3.1 In the project Domestic Kitchen Practices, we developed ethnographic research on the kitchen lives and practices of 12 families, diverse in terms of their location in the life course. We drew attention at the proposal stage to the limitations of our common language as a resource sufficiently revealing to serve as the sole method for advancing scholarly knowledge on routine practices in mundane domestic life. Therefore, from the outset, one of our priorities was to explore the potential of video. Using different technologies and techniques for recording, we actively examined the potential of video for understanding practices. This included the 24/7 recording of everyday life in the kitchens of four of the families, using a CCTV camera and assorted equipment.[5] The temporal order of research engagement with these families was as follows.
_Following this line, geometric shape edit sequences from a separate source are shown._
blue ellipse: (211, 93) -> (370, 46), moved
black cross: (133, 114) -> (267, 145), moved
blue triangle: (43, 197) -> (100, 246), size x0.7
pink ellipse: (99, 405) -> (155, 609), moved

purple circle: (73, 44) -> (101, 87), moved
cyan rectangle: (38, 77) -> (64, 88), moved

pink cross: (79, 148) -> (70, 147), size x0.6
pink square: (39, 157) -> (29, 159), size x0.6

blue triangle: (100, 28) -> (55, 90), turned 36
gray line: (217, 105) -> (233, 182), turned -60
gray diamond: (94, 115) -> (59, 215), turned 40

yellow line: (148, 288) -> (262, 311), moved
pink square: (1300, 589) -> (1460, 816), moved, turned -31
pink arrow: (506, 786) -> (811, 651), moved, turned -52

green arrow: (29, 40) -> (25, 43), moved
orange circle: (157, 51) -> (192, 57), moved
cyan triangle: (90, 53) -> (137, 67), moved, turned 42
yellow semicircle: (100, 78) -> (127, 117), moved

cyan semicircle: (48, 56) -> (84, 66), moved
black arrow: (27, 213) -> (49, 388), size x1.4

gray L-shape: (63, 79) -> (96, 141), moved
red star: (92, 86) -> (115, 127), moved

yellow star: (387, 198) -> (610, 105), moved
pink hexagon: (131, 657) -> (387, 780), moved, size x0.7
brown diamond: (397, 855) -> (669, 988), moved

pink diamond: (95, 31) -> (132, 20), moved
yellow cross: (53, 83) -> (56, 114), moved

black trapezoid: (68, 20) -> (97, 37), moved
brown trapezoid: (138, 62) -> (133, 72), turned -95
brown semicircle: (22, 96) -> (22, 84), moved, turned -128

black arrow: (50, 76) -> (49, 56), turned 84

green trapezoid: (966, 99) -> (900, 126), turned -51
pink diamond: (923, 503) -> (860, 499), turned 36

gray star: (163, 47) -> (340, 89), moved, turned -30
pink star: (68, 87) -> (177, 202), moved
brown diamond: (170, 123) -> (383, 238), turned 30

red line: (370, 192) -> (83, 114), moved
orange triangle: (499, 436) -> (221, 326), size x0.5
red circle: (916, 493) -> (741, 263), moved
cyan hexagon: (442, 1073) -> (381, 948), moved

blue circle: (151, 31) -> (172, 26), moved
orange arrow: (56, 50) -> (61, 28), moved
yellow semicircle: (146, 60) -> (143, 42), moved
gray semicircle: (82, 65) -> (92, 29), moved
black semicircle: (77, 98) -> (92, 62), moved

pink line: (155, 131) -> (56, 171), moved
After recruitment, we conducted a qualitative interview, talking about different elements of kitchen practices, focussing especially on practices of cleaning and ordering, and on the materiality of the kitchen. This was followed by the CCTV recording of four to five 24-hour days of kitchen life, including week and week-end days. After initial analysis of first interviews and the CCTV recordings, the researchers returned for a second interview. The purpose here was to pick up on issues which were not clear from the first interview and, whilst watching some of the footage with participants, to reflect further on their kitchen practices and on the experience of having the CCTV equipment in the kitchen.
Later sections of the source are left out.